Nasci em 1982. Poucos anos antes, em 1977, e no ano seguinte, 1983, recebíamos a visita do Fundo Monetário Internacional. Portugal acabara de sair de 40 anos de ditadura, nesta transição revolucionária os excessos foram inevitáveis, felizmente minimizados pelo 25 de novembro de 1975. Foi provavelmente o ano e meio mais importante da nossa vida democrática, nessa altura tínhamos dois destinos à nossa frente, a escolha que fizemos devemo-la a homens excepcionais como Jaime Neves ou Marcelino da Mata que se sacrificaram por nós. Em 1983, o país entrava definitivamente no comboio da democracia e preparava a entrada na então Comunidade Económica Europeia.

Nestes anos Portugal mudou, melhorámos no índice de desenvolvimento humano, melhorámos a taxa de alfabetização e criámos o Serviço Nacional de Saúde que permitiu diminuir substancialmente a taxa de mortalidade infantil, aproximando-nos dos melhores do mundo. O 25 de Abril foi uma oportunidade, não só porque conquistámos a liberdade, mas também porque finalmente aqueles que nos governam iriam prestar contas.

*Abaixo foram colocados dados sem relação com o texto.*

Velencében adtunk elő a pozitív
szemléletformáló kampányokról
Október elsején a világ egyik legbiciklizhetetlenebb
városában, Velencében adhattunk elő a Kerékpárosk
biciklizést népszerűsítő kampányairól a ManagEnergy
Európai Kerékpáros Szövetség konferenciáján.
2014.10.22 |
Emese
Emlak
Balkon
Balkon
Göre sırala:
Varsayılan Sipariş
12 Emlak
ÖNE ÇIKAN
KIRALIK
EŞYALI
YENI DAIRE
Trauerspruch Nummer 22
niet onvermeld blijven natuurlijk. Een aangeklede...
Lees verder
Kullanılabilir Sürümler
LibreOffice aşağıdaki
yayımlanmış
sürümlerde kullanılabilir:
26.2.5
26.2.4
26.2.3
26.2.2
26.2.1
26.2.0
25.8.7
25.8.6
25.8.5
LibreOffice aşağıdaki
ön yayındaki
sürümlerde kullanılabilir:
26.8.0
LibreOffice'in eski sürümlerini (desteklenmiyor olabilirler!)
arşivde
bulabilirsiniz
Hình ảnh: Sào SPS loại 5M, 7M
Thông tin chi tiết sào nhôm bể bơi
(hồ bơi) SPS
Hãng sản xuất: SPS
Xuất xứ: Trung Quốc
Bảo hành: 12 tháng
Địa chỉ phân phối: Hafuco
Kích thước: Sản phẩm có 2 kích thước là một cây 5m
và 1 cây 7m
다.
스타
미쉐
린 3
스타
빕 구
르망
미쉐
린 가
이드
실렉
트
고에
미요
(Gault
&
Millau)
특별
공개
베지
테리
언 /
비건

Eleições livres significavam sindicância e exigência para com os eleitos, os deputados não seriam escolhidos nem por um ditador de direita nem por um Comité Central de esquerda, seria o povo, seriamos nós que escolheríamos os nossos representantes, em eleições livres e democráticas.

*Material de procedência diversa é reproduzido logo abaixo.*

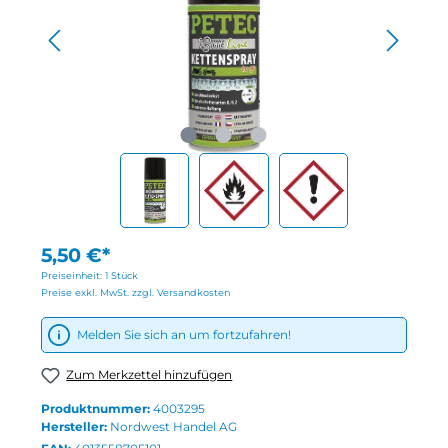
5,50 €*
Preiseinheit:
1 Stück
Preise exkl. MwSt. zzgl. Versandkosten
Melden Sie sich an um fortzufahren!
Zum Merkzettel hinzufügen
Produktnummer:
4003295
Hersteller:
Nordwest Handel AG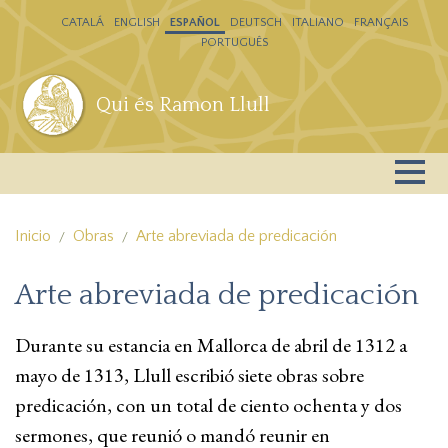
Pasar al contenido principal
CATALÁ
ENGLISH
ESPAÑOL
DEUTSCH
ITALIANO
FRANÇAIS
PORTUGUÊS
Qui és Ramon Llull
Inicio
Obras
Arte abreviada de predicación
Arte abreviada de predicación
Durante su estancia en Mallorca de abril de 1312 a
mayo de 1313, Llull escribió siete obras sobre
predicación, con un total de ciento ochenta y dos
sermones, que reunió o mandó reunir en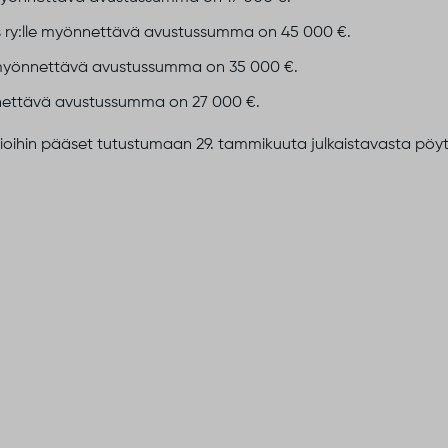
s ry:lle myönnettävä avustussumma on 45 000 €.
e myönnettävä avustussumma on 35 000 €.
önnettävä avustussumma on 27 000 €.
asioihin pääset tutustumaan 29. tammikuuta julkaistavasta pöyt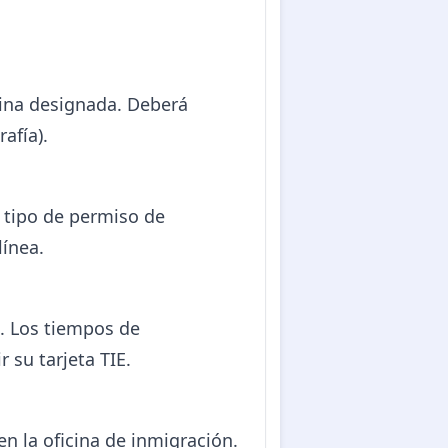
icina designada. Deberá
afía).
l tipo de permiso de
línea.
a. Los tiempos de
su tarjeta TIE.
en la oficina de inmigración.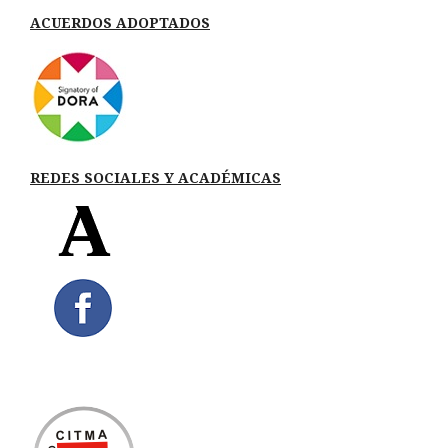
ACUERDOS ADOPTADOS
REDES SOCIALES Y ACADÉMICAS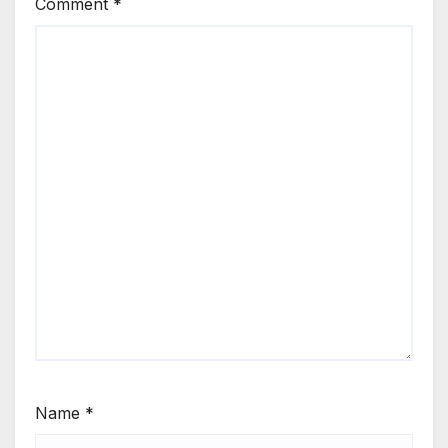
Comment
*
Name
*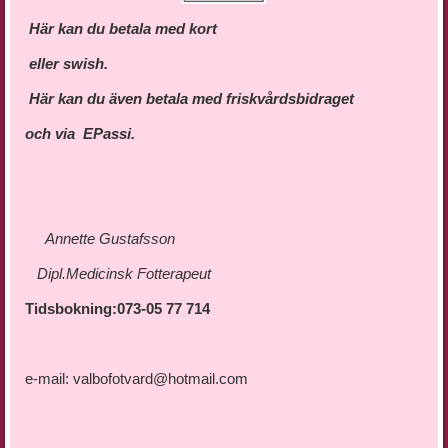
Här kan du betala med kort
eller swish.
Här kan du även
betala med friskvårdsbidraget
och via EPassi.
Annette Gustafsson
Dipl.Medicinsk Fotterapeut
Tidsbokning:073-05 77 714
e-mail:
valbofotvard@hotmail.com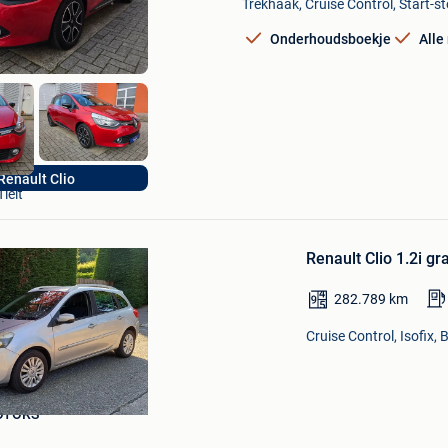
Mijn
Trekhaak, Cruise Control, Start-s
Favorieten
Onderhoudsboekje
Alle
DQ-CARS bv
Renault Clio
Tielt
Bewaren
Renault Clio 1.2i 
in
Mijn
282.789
km
Favorieten
Cruise Control, Isofix,
OTORS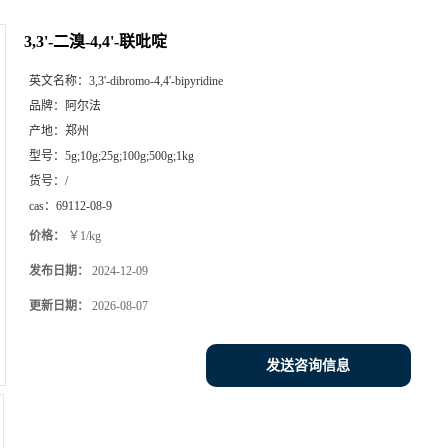
3,3'-二溴-4,4'-联吡啶
英文名称：
3,3'-dibromo-4,4'-bipyridine
品牌：
阿尔法
产地：
郑州
型号：
5g;10g;25g;100g;500g;1kg
货号：
/
cas：
69112-08-9
价格：
￥1/kg
发布日期：
2024-12-09
更新日期：
2026-08-07
发送咨询信息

Acreditámos que tinham ficado para trás os anos duros de 1977 e 1983, durante mais de 20 anos usufruímos de um nível de vida melhor, muitas vezes muito melhor, a geração dos meus pais teve uma vida muito melhor que a dos meus avós e a minha geração teve uma infância e adolescência muito melhor que a dos meus pais. Mas é aqui que tudo muda, algo correu muito mal entretanto e chegados a 2011 o impensável acontece, aqueles anos que eu não vivi ou não me lembro voltaram pela mão de um irresponsável chamado José Sócrates.

Se a infância e a juventude da minha geração tinha sido melhor que a dos meus pais, a entrada no mercado de trabalho e na vida adulta tinha tudo para não ser. Com a bancarrota do Partido Socialista chegava o desemprego, a recessão, baixos salários e a emigração. Pela primeira vez desde o 25 de Abril de 1974 uma geração teria menos oportunidades no mercado de trabalho que a geração anterior, o nível de vida deteriorava-se a olhos vistos e aquela a que chamavam a “geração mais qualificada de sempre” foi obrigada a emigrar. E não sejamos hipócrita: foi obrigada a emigrar não pelas palavras de Pedro Passos Coelho mas pelas acções de José Sócrates.

No próximo dia 25 de Abril comemoramos 46 anos de liberdade em condições especiais. Agora enterramos os mortos sem padres e com o máximo de 10 pessoas, não nos juntámos na Páscoa nem em lado nenhum, a crise que aí vem ameaça ser ainda pior que todas as que já vivemos. Agora que começávamos finalmente a ver uma luz ao fundo do túnel desaba tudo novamente e perante isto o que fazem os nossoa representantes? Uma comemoração com mais de 100 pessoas na Assembleia da República. É a vontade da maioria, diz-nos Ferro Rodrigues e tem razão — a maioria dos deputados do parlamento assim o quis.

O profundo desrespeito com que nos tratam só tem comparação com a nossa complacência — desistimos de exigir explicações. O 25 de Abril da Assembleia da República não será o nosso, o que ali se comemora tem cheiro a fim de festa. Esperávamos solidariedade e sobriedade dos deputados, mostram-nos uma festa. Talvez quando nos quiserem para comemorar na rua nos tenham que tirar à força de casa.